Raw data

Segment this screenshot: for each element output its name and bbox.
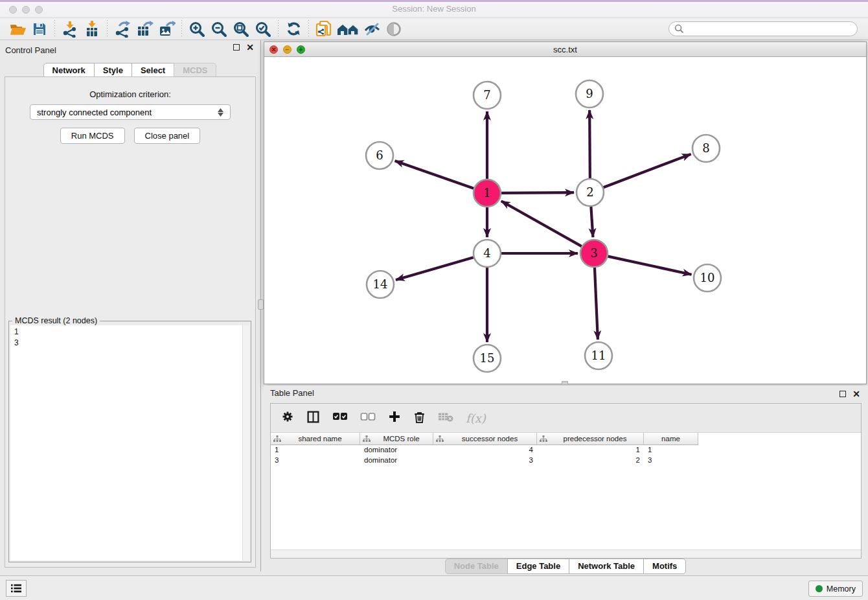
result-scrollbar[interactable] <box>242 325 249 560</box>
network-maximize-icon[interactable]: + <box>297 45 305 54</box>
graph-node-7[interactable]: 7 <box>474 82 501 109</box>
table-tab-node-table[interactable]: Node Table <box>445 559 508 574</box>
graph-node-2[interactable]: 2 <box>577 179 604 206</box>
delete-table-icon[interactable] <box>438 411 453 425</box>
table-cell[interactable]: dominator <box>360 445 433 456</box>
graph-node-11[interactable]: 11 <box>585 342 612 369</box>
table-cell[interactable]: 4 <box>433 445 537 456</box>
run-mcds-button[interactable]: Run MCDS <box>60 128 125 144</box>
svg-text:2: 2 <box>586 185 593 199</box>
table-settings-icon[interactable] <box>281 410 294 426</box>
table-cell[interactable]: dominator <box>360 456 433 466</box>
svg-text:4: 4 <box>483 246 490 260</box>
function-builder-icon[interactable]: f(x) <box>466 411 486 425</box>
column-header-shared-name[interactable]: shared name <box>271 433 360 445</box>
mcds-result-area[interactable]: 1 3 <box>10 325 249 560</box>
svg-text:8: 8 <box>702 141 709 155</box>
delete-row-icon[interactable] <box>413 410 426 426</box>
graph-node-4[interactable]: 4 <box>474 240 501 267</box>
table-row[interactable]: 3dominator323 <box>271 456 861 466</box>
table-row[interactable]: 1dominator411 <box>271 445 861 456</box>
network-resize-handle[interactable] <box>562 381 568 385</box>
graph-node-3[interactable]: 3 <box>580 240 608 267</box>
table-cell[interactable]: 1 <box>537 445 644 456</box>
network-minimize-icon[interactable]: − <box>283 45 291 54</box>
toolbar-separator <box>308 20 309 38</box>
select-all-icon[interactable] <box>332 412 348 424</box>
edge-2-8[interactable] <box>604 154 691 187</box>
edge-3-10[interactable] <box>608 257 691 275</box>
add-row-icon[interactable] <box>388 410 401 426</box>
control-panel-title: Control Panel <box>5 45 56 55</box>
table-cell[interactable]: 3 <box>271 456 360 466</box>
graph-node-1[interactable]: 1 <box>474 179 501 207</box>
column-header-name[interactable]: name <box>644 433 698 445</box>
splitter-handle[interactable] <box>258 299 264 310</box>
table-header-row: shared nameMCDS rolesuccessor nodesprede… <box>271 432 861 445</box>
table-cell[interactable]: 1 <box>644 445 698 456</box>
open-file-icon[interactable] <box>6 19 29 39</box>
svg-text:9: 9 <box>586 87 593 100</box>
deselect-all-icon[interactable] <box>360 412 376 424</box>
show-columns-icon[interactable] <box>306 410 320 426</box>
duplicate-network-icon[interactable] <box>313 19 335 39</box>
title-bar: Session: New Session <box>0 0 868 18</box>
graph-node-10[interactable]: 10 <box>694 264 721 292</box>
svg-text:3: 3 <box>590 246 597 260</box>
table-tab-motifs[interactable]: Motifs <box>643 559 686 574</box>
zoom-out-icon[interactable] <box>208 19 230 39</box>
column-header-MCDS-role[interactable]: MCDS role <box>360 433 433 445</box>
graph-node-9[interactable]: 9 <box>576 80 603 108</box>
table-hscrollbar[interactable] <box>271 549 861 558</box>
network-window-title: scc.txt <box>264 45 866 54</box>
import-network-icon[interactable] <box>59 19 81 39</box>
memory-button[interactable]: Memory <box>808 581 863 597</box>
graph-node-14[interactable]: 14 <box>367 271 394 298</box>
float-panel-icon[interactable] <box>233 44 240 51</box>
close-panel-button[interactable]: Close panel <box>134 128 201 144</box>
edge-2-9[interactable] <box>589 110 590 178</box>
table-cell[interactable]: 1 <box>271 445 360 456</box>
svg-text:14: 14 <box>373 277 388 291</box>
import-table-icon[interactable] <box>81 19 103 39</box>
export-table-icon[interactable] <box>133 19 155 39</box>
graph-node-15[interactable]: 15 <box>474 345 501 372</box>
zoom-fit-icon[interactable] <box>230 19 252 39</box>
network-window-titlebar[interactable]: ✕ − + scc.txt <box>264 42 866 57</box>
edge-1-2[interactable] <box>501 192 574 193</box>
table-cell[interactable]: 3 <box>433 456 537 466</box>
search-box[interactable] <box>668 21 858 36</box>
column-header-predecessor-nodes[interactable]: predecessor nodes <box>537 433 644 445</box>
search-input[interactable] <box>688 25 852 34</box>
save-session-icon[interactable] <box>29 19 51 39</box>
hide-graphics-details-icon[interactable] <box>361 19 383 39</box>
table-rows: 1dominator4113dominator323 <box>271 445 861 466</box>
edge-1-6[interactable] <box>395 161 474 188</box>
table-tab-network-table[interactable]: Network Table <box>569 559 644 574</box>
table-cell[interactable]: 2 <box>537 456 644 466</box>
refresh-icon[interactable] <box>282 19 304 39</box>
column-header-successor-nodes[interactable]: successor nodes <box>433 433 537 445</box>
zoom-selected-icon[interactable] <box>252 19 274 39</box>
edge-4-14[interactable] <box>396 257 474 280</box>
edge-3-1[interactable] <box>501 201 582 246</box>
close-table-panel-icon[interactable]: ✕ <box>852 391 860 397</box>
float-table-panel-icon[interactable] <box>839 391 846 397</box>
edge-2-3[interactable] <box>591 207 593 237</box>
home-apply-layout-icon[interactable] <box>335 19 361 39</box>
export-image-icon[interactable] <box>155 19 177 39</box>
table-tab-edge-table[interactable]: Edge Table <box>507 559 569 574</box>
graph-node-6[interactable]: 6 <box>366 142 393 169</box>
zoom-in-icon[interactable] <box>186 19 208 39</box>
criterion-select[interactable]: strongly connected component <box>30 104 231 120</box>
export-network-icon[interactable] <box>111 19 133 39</box>
network-canvas[interactable]: 7968124314101511 <box>264 58 866 384</box>
close-panel-icon[interactable]: ✕ <box>246 44 254 51</box>
task-history-button[interactable] <box>6 580 27 597</box>
edge-3-11[interactable] <box>595 268 598 340</box>
svg-text:6: 6 <box>376 148 383 162</box>
network-close-icon[interactable]: ✕ <box>269 45 278 54</box>
show-graphics-details-icon[interactable] <box>383 19 405 39</box>
graph-node-8[interactable]: 8 <box>692 135 720 162</box>
table-cell[interactable]: 3 <box>644 456 698 466</box>
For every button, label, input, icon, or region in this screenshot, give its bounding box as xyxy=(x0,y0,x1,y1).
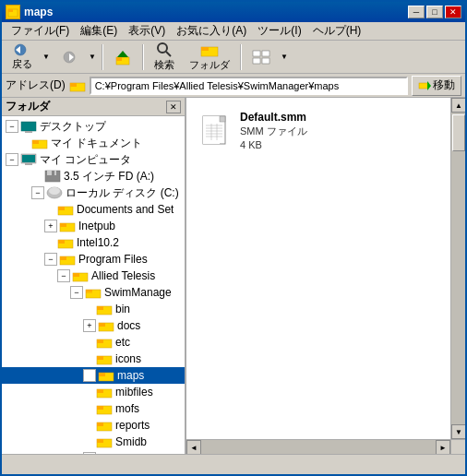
menu-file[interactable]: ファイル(F) xyxy=(6,21,75,41)
tree-label-smidb: Smidb xyxy=(115,435,147,448)
minimize-button[interactable]: ─ xyxy=(408,6,425,18)
tree-item-mofs[interactable]: mofs xyxy=(2,400,185,417)
tree-item-inetpub[interactable]: + Inetpub xyxy=(2,218,185,234)
folders-label: フォルダ xyxy=(189,58,230,72)
icons-icon xyxy=(96,352,113,365)
floppy-icon xyxy=(44,170,61,183)
sidebar-header: フォルダ ✕ xyxy=(2,98,185,116)
window-title: maps xyxy=(24,6,53,18)
docs-set-icon xyxy=(57,203,74,216)
tree-item-mibfiles[interactable]: mibfiles xyxy=(2,384,185,400)
tree-item-docs-set[interactable]: Documents and Set xyxy=(2,201,185,218)
tree-item-floppy[interactable]: 3.5 インチ FD (A:) xyxy=(2,168,185,184)
tree-item-desktop[interactable]: − デスクトップ xyxy=(2,118,185,135)
tree-item-mycomp[interactable]: − マイ コンピュータ xyxy=(2,151,185,168)
tree-item-docs[interactable]: + docs xyxy=(2,317,185,334)
tree-label-docs: docs xyxy=(117,319,140,332)
back-dropdown[interactable]: ▼ xyxy=(41,44,52,70)
bin-icon xyxy=(96,303,113,315)
address-label: アドレス(D) xyxy=(6,77,66,93)
maximize-button[interactable]: □ xyxy=(426,6,443,18)
menu-favorites[interactable]: お気に入り(A) xyxy=(171,21,252,41)
expand-swimmanager[interactable]: − xyxy=(70,286,83,299)
svg-rect-14 xyxy=(262,51,269,56)
scroll-up-button[interactable]: ▲ xyxy=(451,98,465,113)
tree-item-mydocs[interactable]: マイ ドキュメント xyxy=(2,135,185,151)
expand-allied[interactable]: − xyxy=(57,269,70,282)
tree-item-localc[interactable]: − ローカル ディスク (C:) xyxy=(2,184,185,201)
svg-rect-36 xyxy=(60,223,66,227)
svg-rect-26 xyxy=(22,155,35,162)
intel10-icon xyxy=(57,236,74,249)
tree-item-progfiles[interactable]: − Program Files xyxy=(2,251,185,268)
tree-item-icons[interactable]: icons xyxy=(2,351,185,367)
tree-item-bin[interactable]: bin xyxy=(2,301,185,317)
inetpub-icon xyxy=(59,220,76,232)
views-button[interactable] xyxy=(245,43,277,71)
go-button[interactable]: 移動 xyxy=(412,76,461,96)
menu-edit[interactable]: 編集(E) xyxy=(75,21,123,41)
tree-item-reports[interactable]: reports xyxy=(2,417,185,434)
folders-icon xyxy=(200,42,219,57)
svg-rect-40 xyxy=(60,256,66,260)
menu-help[interactable]: ヘルプ(H) xyxy=(307,21,367,41)
folders-button[interactable]: フォルダ xyxy=(183,43,236,71)
tree-item-swimmanager[interactable]: − SwimManage xyxy=(2,284,185,301)
up-icon xyxy=(114,50,132,65)
tree-item-smidb[interactable]: Smidb xyxy=(2,434,185,450)
progfiles-icon xyxy=(59,253,76,266)
expand-docs[interactable]: + xyxy=(83,319,96,332)
expand-inetpub[interactable]: + xyxy=(44,220,57,232)
tree-item-allied[interactable]: − Allied Telesis xyxy=(2,268,185,284)
main-panel: Default.smm SMM ファイル 4 KB xyxy=(186,98,450,439)
tree-label-icons: icons xyxy=(115,352,141,365)
address-input[interactable] xyxy=(90,77,408,95)
expand-desktop[interactable]: − xyxy=(6,120,18,133)
up-button[interactable] xyxy=(107,43,138,71)
tree-item-maps[interactable]: + maps xyxy=(2,367,185,384)
maps-icon xyxy=(98,369,114,382)
mycomp-icon xyxy=(20,153,37,166)
tree-item-intel10[interactable]: Intel10.2 xyxy=(2,234,185,251)
tree-label-mycomp: マイ コンピュータ xyxy=(40,152,131,168)
scroll-right-button[interactable]: ► xyxy=(436,440,450,454)
expand-maps[interactable]: + xyxy=(83,369,96,382)
tree-label-mibfiles: mibfiles xyxy=(115,386,153,399)
search-icon xyxy=(155,42,174,57)
main-window: maps ─ □ ✕ ファイル(F) 編集(E) 表示(V) お気に入り(A) … xyxy=(0,0,467,476)
tree-label-inetpub: Inetpub xyxy=(78,220,115,232)
desktop-icon xyxy=(20,120,37,133)
scroll-left-button[interactable]: ◄ xyxy=(186,440,201,454)
tree-item-etc[interactable]: etc xyxy=(2,334,185,351)
localc-icon xyxy=(46,186,63,199)
title-buttons: ─ □ ✕ xyxy=(408,6,461,18)
expand-localc[interactable]: − xyxy=(31,186,44,199)
expand-mycomp[interactable]: − xyxy=(6,153,18,166)
svg-rect-53 xyxy=(97,356,103,360)
menu-tools[interactable]: ツール(I) xyxy=(252,21,306,41)
sidebar-close-button[interactable]: ✕ xyxy=(166,101,181,113)
expand-progfiles[interactable]: − xyxy=(44,253,57,266)
scroll-down-button[interactable]: ▼ xyxy=(451,424,465,439)
file-type: SMM ファイル xyxy=(240,125,307,138)
address-folder-icon xyxy=(69,77,86,94)
horizontal-scrollbar: ◄ ► xyxy=(186,439,450,454)
forward-dropdown[interactable]: ▼ xyxy=(87,44,98,70)
etc-icon xyxy=(96,336,113,349)
back-label: 戻る xyxy=(12,57,32,71)
file-item-default-smm[interactable]: Default.smm SMM ファイル 4 KB xyxy=(196,107,311,154)
views-dropdown[interactable]: ▼ xyxy=(279,44,290,70)
folder-tree: − デスクトップ xyxy=(2,116,185,454)
scroll-thumb-v[interactable] xyxy=(452,114,465,151)
scroll-track-v xyxy=(451,113,465,424)
svg-point-9 xyxy=(158,43,167,53)
views-icon xyxy=(252,50,270,65)
menu-view[interactable]: 表示(V) xyxy=(123,21,171,41)
back-button[interactable]: 戻る xyxy=(6,43,39,71)
toolbar-sep-1 xyxy=(102,44,103,70)
file-size: 4 KB xyxy=(240,139,307,150)
forward-button[interactable] xyxy=(54,43,85,71)
close-button[interactable]: ✕ xyxy=(445,6,461,18)
search-button[interactable]: 検索 xyxy=(148,43,181,71)
swimmanager-icon xyxy=(85,286,102,299)
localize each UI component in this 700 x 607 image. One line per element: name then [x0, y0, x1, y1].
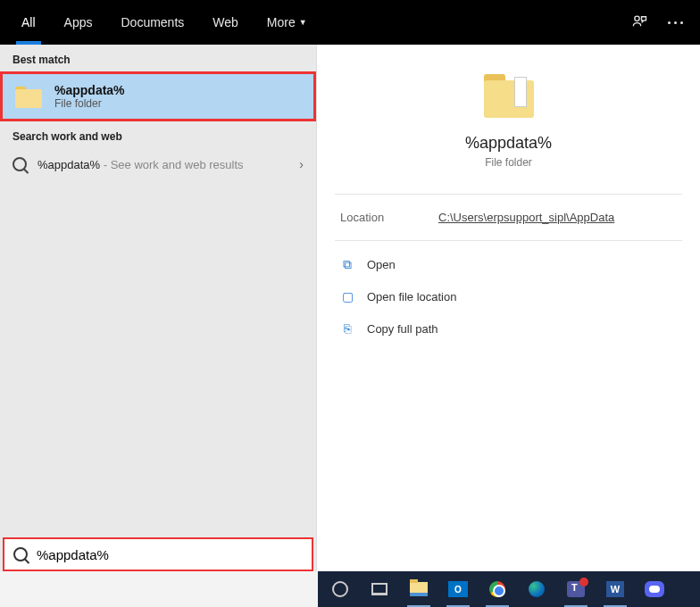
location-row: Location C:\Users\erpsupport_sipl\AppDat… [317, 195, 700, 240]
taskbar-app-explorer[interactable] [402, 575, 436, 603]
section-search-work-web: Search work and web [0, 121, 316, 148]
file-explorer-icon [410, 582, 428, 596]
tab-all[interactable]: All [7, 0, 50, 45]
details-title: %appdata% [335, 134, 682, 153]
tab-label: Web [212, 15, 238, 29]
edge-icon [529, 581, 545, 597]
tab-more[interactable]: More▼ [253, 0, 321, 45]
taskbar-app-teams[interactable] [559, 575, 593, 603]
search-box[interactable] [3, 537, 313, 571]
search-filter-tabs: All Apps Documents Web More▼ [0, 0, 700, 45]
web-result-text: %appdata% - See work and web results [38, 158, 244, 171]
feedback-icon[interactable] [621, 0, 657, 45]
more-options-icon[interactable] [657, 0, 693, 45]
chevron-down-icon: ▼ [299, 18, 307, 27]
details-panel: %appdata% File folder Location C:\Users\… [316, 45, 700, 571]
word-icon: W [606, 581, 624, 597]
task-view-icon [371, 583, 388, 595]
action-label: Open file location [367, 290, 456, 304]
tab-label: All [21, 15, 36, 29]
search-input[interactable] [37, 547, 303, 562]
result-subtitle: File folder [54, 97, 125, 110]
web-result-item[interactable]: %appdata% - See work and web results › [0, 148, 316, 180]
action-open-file-location[interactable]: ▢ Open file location [317, 280, 700, 312]
folder-open-icon: ▢ [340, 289, 354, 304]
open-icon: ⧉ [340, 257, 354, 271]
tab-apps[interactable]: Apps [50, 0, 107, 45]
location-label: Location [340, 211, 438, 224]
taskbar: O W [318, 571, 700, 607]
section-best-match: Best match [0, 45, 316, 71]
search-icon [12, 157, 27, 171]
taskbar-app-discord[interactable] [638, 575, 671, 603]
tab-documents[interactable]: Documents [106, 0, 198, 45]
outlook-icon: O [448, 581, 468, 597]
discord-icon [645, 581, 664, 597]
action-copy-full-path[interactable]: ⎘ Copy full path [317, 312, 700, 345]
location-path[interactable]: C:\Users\erpsupport_sipl\AppData [438, 211, 614, 224]
tab-label: More [267, 15, 296, 29]
search-icon [13, 547, 28, 561]
taskbar-app-word[interactable]: W [598, 575, 632, 603]
results-panel: Best match %appdata% File folder Search … [0, 45, 316, 571]
svg-point-0 [635, 16, 639, 21]
tab-label: Documents [121, 15, 184, 29]
notification-badge [579, 578, 588, 586]
taskbar-app-chrome[interactable] [480, 575, 514, 603]
action-label: Copy full path [367, 322, 438, 336]
taskbar-app-edge[interactable] [520, 575, 554, 603]
task-view-button[interactable] [362, 575, 396, 603]
chevron-right-icon: › [299, 157, 304, 171]
cortana-icon [332, 581, 348, 597]
details-subtitle: File folder [335, 156, 682, 169]
folder-icon [15, 85, 42, 108]
tab-label: Apps [64, 15, 93, 29]
copy-icon: ⎘ [340, 321, 354, 336]
action-open[interactable]: ⧉ Open [317, 248, 700, 280]
teams-icon [567, 581, 585, 597]
chrome-icon [489, 581, 505, 597]
taskbar-app-outlook[interactable]: O [441, 575, 475, 603]
best-match-result[interactable]: %appdata% File folder [0, 71, 316, 121]
cortana-button[interactable] [323, 575, 357, 603]
result-title: %appdata% [54, 83, 125, 97]
tab-web[interactable]: Web [198, 0, 253, 45]
action-label: Open [367, 258, 396, 271]
folder-icon [480, 71, 538, 118]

What you have to do
Among the entries, find each line that includes the string "views" and copy it.

Result of the task
views-button[interactable] xyxy=(245,43,277,71)
views-dropdown[interactable]: ▼ xyxy=(279,44,290,70)
views-icon xyxy=(252,50,270,65)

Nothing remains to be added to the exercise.